Dick interrupted her.
“I have seen him,” he said, shortly. “I have asked for an explanation. But he will give none, at least none to satisfy me.”
“And you are going to rest satisfied not to be satisfied?” cried Chris, almost with indignation.
“I don’t know what I shall do. At present I am going back to town. I had some work to do here.” He touched the little sketch which she still held in her hand. “My pastime in the days of captivity has become something more than a pastime now. I had undertaken to make a series of sketches of the sea and shore down here for a dealer——”
“Yes, yes, I know. I found that out,” said Chris, blushing at his look of tender surprise.

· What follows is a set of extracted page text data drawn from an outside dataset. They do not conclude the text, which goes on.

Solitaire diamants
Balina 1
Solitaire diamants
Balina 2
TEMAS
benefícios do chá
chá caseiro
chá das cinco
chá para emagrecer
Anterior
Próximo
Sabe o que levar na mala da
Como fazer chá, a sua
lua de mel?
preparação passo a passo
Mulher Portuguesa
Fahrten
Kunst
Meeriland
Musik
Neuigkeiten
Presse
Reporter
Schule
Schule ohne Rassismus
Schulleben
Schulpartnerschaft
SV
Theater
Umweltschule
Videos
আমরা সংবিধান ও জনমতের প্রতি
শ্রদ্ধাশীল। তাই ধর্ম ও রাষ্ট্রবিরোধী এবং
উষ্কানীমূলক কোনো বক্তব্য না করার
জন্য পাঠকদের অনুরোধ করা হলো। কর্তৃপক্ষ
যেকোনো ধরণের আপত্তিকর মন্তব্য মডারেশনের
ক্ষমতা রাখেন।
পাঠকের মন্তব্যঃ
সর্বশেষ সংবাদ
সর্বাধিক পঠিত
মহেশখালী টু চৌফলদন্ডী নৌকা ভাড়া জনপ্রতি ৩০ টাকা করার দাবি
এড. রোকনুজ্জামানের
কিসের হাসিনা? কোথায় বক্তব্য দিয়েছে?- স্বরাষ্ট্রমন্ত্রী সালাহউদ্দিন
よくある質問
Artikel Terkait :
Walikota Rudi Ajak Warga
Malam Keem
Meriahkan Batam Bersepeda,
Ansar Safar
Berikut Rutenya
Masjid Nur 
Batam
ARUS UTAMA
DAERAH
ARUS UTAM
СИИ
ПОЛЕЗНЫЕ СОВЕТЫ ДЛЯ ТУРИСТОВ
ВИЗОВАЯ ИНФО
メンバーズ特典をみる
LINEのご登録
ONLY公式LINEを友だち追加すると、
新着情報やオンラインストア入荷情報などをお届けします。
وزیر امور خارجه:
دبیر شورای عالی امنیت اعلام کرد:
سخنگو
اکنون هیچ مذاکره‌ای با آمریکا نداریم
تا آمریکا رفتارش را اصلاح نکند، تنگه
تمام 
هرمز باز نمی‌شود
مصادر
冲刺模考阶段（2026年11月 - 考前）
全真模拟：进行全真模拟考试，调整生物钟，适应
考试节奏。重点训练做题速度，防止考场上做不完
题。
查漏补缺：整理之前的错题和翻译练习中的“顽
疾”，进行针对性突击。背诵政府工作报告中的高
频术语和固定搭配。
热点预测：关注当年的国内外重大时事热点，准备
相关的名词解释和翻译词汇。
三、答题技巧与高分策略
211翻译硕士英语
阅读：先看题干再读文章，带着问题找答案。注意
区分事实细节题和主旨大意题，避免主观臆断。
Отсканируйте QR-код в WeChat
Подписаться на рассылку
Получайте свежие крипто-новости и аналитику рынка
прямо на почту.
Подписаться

He kissed her again as he went on:
“But I have found that I must see my cunning old Stelfox first, and tell him what Bradfield has said. Knowing the man better than I do, he may understand better than I Bradfield’s motive for behaving generously.”
“Behaving generously?” echoed Chris, interrogatively.

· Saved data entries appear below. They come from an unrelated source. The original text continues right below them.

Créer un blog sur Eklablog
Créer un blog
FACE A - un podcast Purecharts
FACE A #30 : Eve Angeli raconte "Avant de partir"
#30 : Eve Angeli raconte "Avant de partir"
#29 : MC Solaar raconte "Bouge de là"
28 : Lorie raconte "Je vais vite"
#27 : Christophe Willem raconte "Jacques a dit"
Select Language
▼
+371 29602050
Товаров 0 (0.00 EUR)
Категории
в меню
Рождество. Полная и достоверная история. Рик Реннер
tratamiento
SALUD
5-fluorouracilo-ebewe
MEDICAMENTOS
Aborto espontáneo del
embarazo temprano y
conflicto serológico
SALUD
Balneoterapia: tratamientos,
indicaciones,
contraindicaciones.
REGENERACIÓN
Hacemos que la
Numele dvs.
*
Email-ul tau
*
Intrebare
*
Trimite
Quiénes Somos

“Yes, he will pay my passage out to Melbourne to make enquiries about some property which he believes has been left to me.”
“Then don’t go,” cried Chris, impulsively. “You have had no reason for trusting him before; why should you trust him now?”
Dick hesitated.
“It does seem rather a slender chance of fortune, doesn’t it?” he said at last. “But it’s the only one I have. Remember, I not only have to live, but I want to keep a wife too.” She bent her head, but he heard a little sigh which had no sorrow in it. “Now I can just keep myself by my sketches; I can do nothing else, and I shouldn’t like to see you in anything but pretty frocks.”

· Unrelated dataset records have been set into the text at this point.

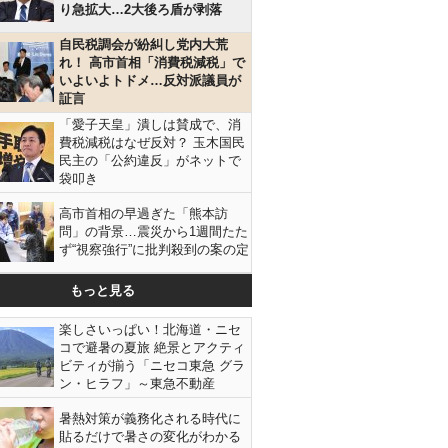
り急拡大…2大後ろ盾が剥落
自民税調会が紛糾し党内大荒
れ！ 高市首相「消費税減税」で
いよいよトドメ…反対派議員が
証言
「愛子天皇」潰しは賛成で、消
費税減税はなぜ反対？ 玉木国民
民主の「公約違反」がネットで
袋叩き
高市首相の早過ぎた「熊本訪
問」の背景…震災から1週間たた
ず“視察強行”に批判殺到の案の定
もっと見る
楽しさいっぱい！北海道・ニセ
コで避暑の夏旅 絶景とアクティ
ビティが揃う「ニセコ東急 グラ
ン・ヒラフ」～東急不動産
暑熱対策が義務化される時代に
貼るだけで暑さの変化がわかる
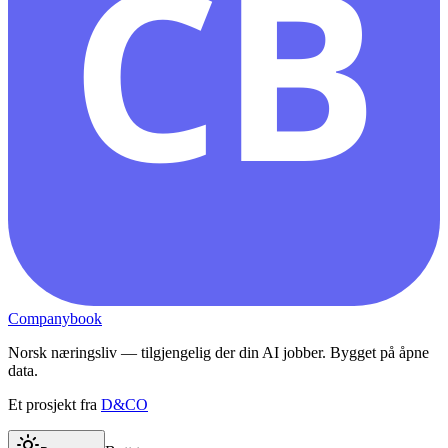
CB
Companybook
Norsk næringsliv — tilgjengelig der din AI jobber. Bygget på åpne
data.
Et prosjekt fra
D&CO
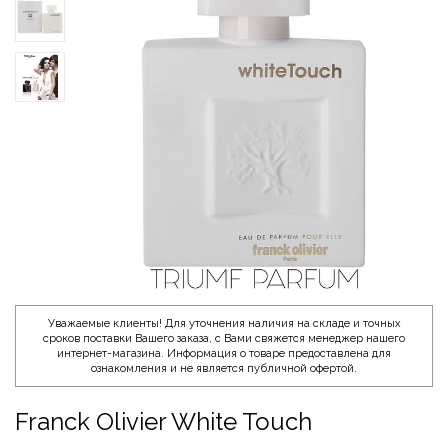
Уважаемые клиенты! Для уточнения наличия на складе и точных
сроков поставки Вашего заказа, с Вами свяжется менеджер нашего
интернет-магазина. Информация о товаре предоставлена для
ознакомления и не является публичной офертой.
Franck Olivier White Touch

“I believe,” said Chris, solemnly, jumping to a conclusion, “that Mr. Bradfield has got some money belonging to you, for they say that your father was a rich man.”
Dick looked thoughtful, but not hopeful. Little opportunity as he had had of knowing the world, he guessed that it would require superhuman energy to set the law in motion to make a rich man disgorge for the benefit of a poor one. For he was too ignorant to know that he could attack Capital in the person of Mr. Bradfield, by invoking the great god Labour. It did not occur to him, therefore, that a smart solicitor could have made a fortune both for himself and his client by bringing an action against John Bradfield, the rich man who had oppressed the poor one.
“I couldn’t prove it, even if it were true. And I know nothing of the kind,” said he.
Then Chris had another inspiration.
“You ought to consult a lawyer,” said she promptly.
The suggestion was so obviously a good one, that Dick agreed to this. And then their talk began to drift from the realms of fact to the pleasanter paths of feeling and fancy, and was carried on chiefly in whispers, and in sentences which had no beginnings and no endings.